The way we ended up handling it was a 5-model consensus panel instead of a pure rule set: run the server through several LLMs and only surface a finding when they agree, specifically to recover the semantic stuff your Liu et al. citation points at without drowning in false positives. Different cost profile than a static scanner — slower, no way you sweep 117K with it — but that's the tradeoff for catching intent. Across ~650 public MCP servers our grade curve looked a lot like yours: most popular servers land fine, and the risk concentrates in the long tail.
Finding 3 is the one I'd want every directory to internalize. "Popularity predicts safety" is true, and it's also exactly why discovery-by-stars quietly launders risk — the obscure 7-star repo is both the riskiest and the one a search surfaces when you're doing something unusual, which is the only moment you actually needed the directory to protect you.
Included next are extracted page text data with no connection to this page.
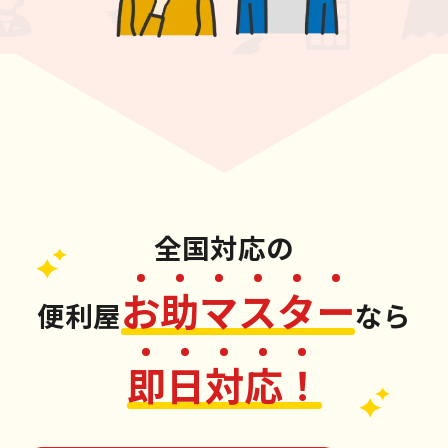
全国対応
の
お
助
マ
ス
タ
ー
便利屋
なら
即
日
対
応
！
And respect for "unknown is not probably fine." Labeling 97K gray instead of dressing it up green is the part most catalogs won't do, and it's the thing that makes the other numbers trustworthy.
That's exactly the wall, and you put it better than I did: the dangerous payload is plain English in a description field, and there's no pattern to grep for. The "instruction smuggled into a tool description" case is the one that scares me most, because it reads as documentation to a human reviewer too.
Same direction here, different layer: the rule scan is the free catalog-wide floor (the only thing cheap enough to run on all 117K), and the semantic pass runs only on what the floor already flags — same cost wall you describe, no way I sweep the whole catalog with LLMs. Your 5-model consensus panel is a sharper version of that than what I've got; single-LLM drowns in false positives exactly like you'd expect, and "only surface when they agree" is a clean way to buy precision back. Going to steal that framing.
The grade curves matching across two independent datasets (~650 servers vs the catalog) is the part I find most reassuring. And "discovery-by-stars launders risk" is the whole thesis in five words. the long-tail repo is both the riskiest and the one a search hands you at the exact moment you needed the directory to have your back. Would love to compare notes on the prose-injection category sometime.
Great analysis! Scanning 117k AI agent skills and finding that most are barely evaluated is eye-opening.
Really appreciate the clear breakdown on long-tail risks and agent-native attack surfaces. The tool looks super useful — I’ll definitely try the CLI.
Thanks for the valuable insights! 🚀
Thanks, appreciate it. If you try it, npx @agentskillshub/cli audit owner/repo is the fastest way in — and I'd genuinely want to hear if a grade looks wrong on something you know well. The long-tail accuracy is where it needs the most eyes.